41 Treatment of pain

Questions

What are the pathways involved in the perception of pain?

The perception of pain is a normal defence mechanism in order to avoid further harm. Pain arising under pathological situations (e.g. neuropathic pain) can be seriously debilitating and is characterized by an increase in perception of innocuous (allodynia) or noxious (hyperalgesia) stimuli. Peripheral sensory nerve endings (C, Aδ) present in the skin and viscera respond to mechanical, chemical or thermal stimuli. The activation of these neurons results in the release of neuropeptides and glutamate from their terminal endings in the vicinity of dorsal horn neurons (laminae I, II, IV–VI). The release of neuropeptides and glutamate from the spinal terminals of these afferent nerves activates dorsal horn neurons that, in turn, relay neurotransmission centrally where pain is perceived (Fig. 3.41.1). Acute or chronic pain is a consequence of an increase in pain neurotransmission. Endogenous opioids regulate pain transmission by (a) activating supraspinal regions (e.g. thalamus) and thereby reducing pain perception; (b) activating the periaqueductal grey and rostroventrial medulla (VRM) and thereby increasing the inhibitory activity of the descending pathway; (c) directly inhibiting dorsal horn neurons by enkephalin-releasing interneurons; and (d) inhibiting neuropeptide and glutamate release from peripheral sensory nerves synapsing with dorsal horn neurons. Endogenous opioids regulate pain transmission by activating G-protein-coupled receptors present on spinal and supraspinal nerves. There are three receptor subtypes, μ (mu), κ (kappa) and δ (delta), which are activated by endogenous opioids (e.g. met-enkephalin,β-endorphin). The μ receptor subtypes mediate most of the analgesic actions of opioids.

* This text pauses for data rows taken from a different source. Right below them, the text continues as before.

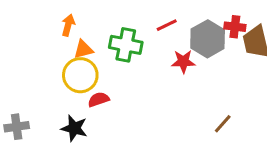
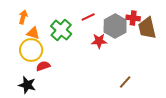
green cross: (126, 45) -> (61, 30), turned 30
orange triangle: (83, 49) -> (33, 33), turned 32

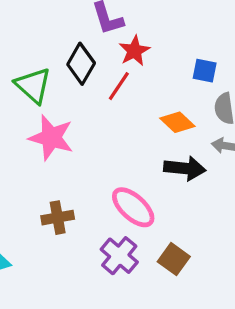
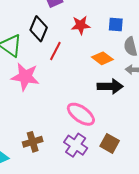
red star: (134, 51) -> (81, 25), moved, turned 30
red line: (119, 86) -> (55, 51), moved
brown cross: (58, 218) -> (33, 142), moved

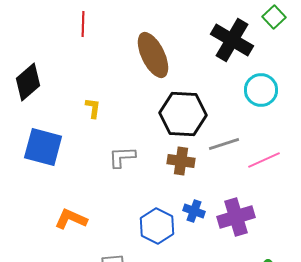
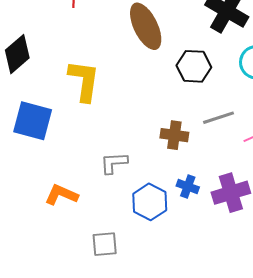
yellow L-shape: (93, 108) -> (84, 81), size x2.0
black hexagon: (183, 114) -> (194, 66), moved, size x0.7
gray L-shape: (122, 157) -> (114, 163), moved

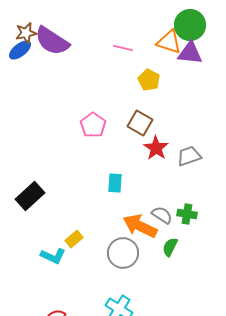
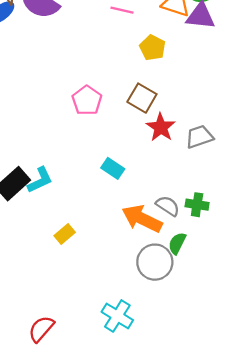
cyan rectangle: (115, 183) -> (113, 168), turned -60
gray circle: (123, 253) -> (155, 262), moved
cyan L-shape: (53, 256) -> (40, 180), moved, turned -50

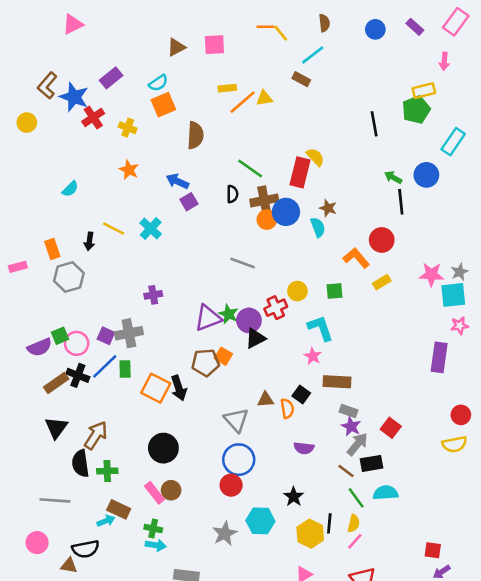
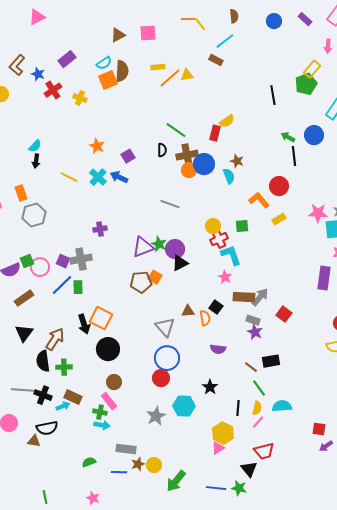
yellow rectangle: (424, 91) -> (312, 69), turned -36
blue star: (74, 97) -> (38, 74), size x0.6
brown semicircle: (195, 135) -> (122, 71), moved
yellow semicircle: (315, 157) -> (227, 121), turned 98
orange star: (129, 170) -> (97, 146), moved
red rectangle: (300, 172) -> (215, 133), size x0.7
blue arrow: (177, 181) -> (119, 177), moved
black arrow: (89, 241) -> (36, 161), moved
red cross: (276, 308) -> (219, 239), moved
black cross: (78, 375) -> (43, 395), moved
orange square: (156, 388) -> (101, 318), moved
black arrow: (179, 388) -> (84, 324), moved
red square: (391, 428) -> (284, 314), moved
gray arrow: (357, 444) -> (260, 297), moved
pink rectangle: (154, 493) -> (109, 401), moved
cyan semicircle: (386, 493) -> (282, 406), moved
yellow hexagon: (310, 534) -> (223, 433), moved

Fig. 3.41.1 Pain. (A) Pathways; (B) gate control in the dorsal horn; (C) modulation of the pain pathway.

Opioids

A variety of synthetic opioid analogues based on the structure of the naturally occurring opioid morphine have clinical efficacy in the treatment and management of pain (Fig. 3.41.1C). These agonists are relatively selective for and bind reversibly to opioid m receptors, which couple to potassium channels and result in membrane hyperpolarization, reduced neuronal excitability and inhibition of neurotransmitter release (e.g. neuropeptide, glutamate). In contrast, local anaesthetics and NSAIDs (but not opioids) reduce pain by inhibiting nerve conduction and sensitization of peripheral nerve endings by prostaglandins, respectively. There are a number of different structural classes of opioid receptor agonist (see below). While opioids are generally used for analgesia, there are examples of opioids used for other indications (e.g. constipation and cough). Examples of partial m-opioid agonists and antagonists include buprenorphine and naloxone, respectively.